1 2 k. Chicken (measure your pressure cooker prior to buying)
1 small can, Beer
1 Lemon, squeezed and zested.
2 Bay Laurel Leaves
1/3 of the can of Beer
2 Tbsp. Fresh Rosemary, chopped
2 Tbsp. Fresh Sage, chopped
2 Tbsp. Fresh Thyme, chopped
2 Tbsp. Olive Oil
Juice from one lemon
1/2 tsp. Salt
Pepper to taste

Steps:

  • Rinse and dry the chicken inside and out and pat dry. If there are giblets, or the neck, you can use them to flavor the braise, so rinse them off too, and set them aside.
  • Prepare the seasoning by mixing the herbs, olive oil, lemon salt and pepper. Tuck the tips of the wings behind the neck opening of the chicken and brush on the seasoning.
  • In a separate pan (or your pressure cooker) brown the seasoned chicken well on all sides- about 10 minutes. This is the only step that will add color to the bird, so don't be shy with the browning!
  • Prepare (or de-glaze) the pressure cooker by pouring 1/3 of the beer out of the can and putting half of the lemon zest and one bay leaf into the can, then the other bay leaf and the rest of the lemon zest in the pan, with the can in the middle of the pan.
  • Then, lower the chicken into the pressure cooker, sitting it over the can of beer. Before closing the pressure cooker, pour on any of the remaining seasoning, and liquid from the sauté pan over the chicken. If you have any giblets or other parts of the chicken, put those at the bottom of the pan in the braising liquid.
  • Close and lock the lid, turn the heat to high. From the time the pan reaches pressure lower the heat and count 20-25 minutes cooking time at HIGH pressure. When the cooking time is up, open the pressure cooker using the Normal method - release the pressure by pushing, twisting or opening a valve.
  • Carefully remove the chicken pulling from the neck cavity, and not the wings - it will be so tender the wings may come right off in your hands. Place the chicken on the serving platter to rest tented with aluminum foil. Turn the heat up to high and reduce the contents of the pressure cooker without the lid for about 5 minutes.
  • Strain, if you had giblets in there, and pour over the chicken and sprinkle with some fresh rosemary before serving.

Tips:

  • Choose the right chicken: For best results, use a whole chicken that weighs between 3 and 4 pounds.
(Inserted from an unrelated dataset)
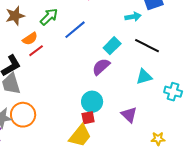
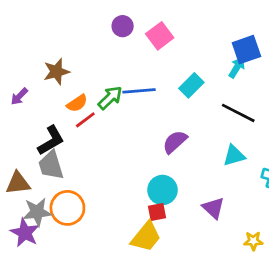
green arrow: (49, 17) -> (110, 98), moved
cyan arrow: (133, 17) -> (237, 67), moved, turned -49
blue line: (75, 30) -> (139, 91), turned 35
cyan rectangle: (112, 46) -> (191, 85), moved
A larger chicken may not cook evenly in the pressure cooker.
  • Prepare the chicken: Rinse the chicken inside and out and pat it dry. Remove any excess fat and skin. Season the chicken with salt, pepper, and paprika.
  • Brown the chicken: In a large skillet over medium heat, brown the chicken on all sides. This will help to seal in the juices and flavor.
  • Deglaze the skillet: After browning the chicken, add a cup of chicken broth or water to the skillet and scrape up any browned bits. This will help to prevent the sauce from sticking to the pan.
  • Transfer the chicken to the pressure cooker: Place the browned chicken in the pressure cooker along with the deglazed liquid. Add the remaining ingredients, such as the vegetables, spices, and herbs.
  • Cook the chicken: Secure the lid on the pressure cooker and cook the chicken according to the manufacturer's instructions. For a whole chicken, cook on high pressure for 10-12 minutes per pound.
  • Let the pressure release: Once the cooking time is complete, let the pressure release naturally for 10 minutes before carefully releasing the remaining pressure.
  • Serve the chicken: Remove the chicken from the pressure cooker and let it rest for a few minutes before carving. Serve the chicken with the sauce and your favorite sides.

Conclusion:

Hungarian chicken is a delicious and easy-to-make dish that is perfect for a weeknight dinner. By following these tips, you can make a flavorful and tender chicken that your whole family will love. The pressure cooker makes it easy to cook the chicken quickly and evenly, and the sauce is packed with flavor. Serve the chicken with your favorite sides, such as mashed potatoes, rice, or vegetables.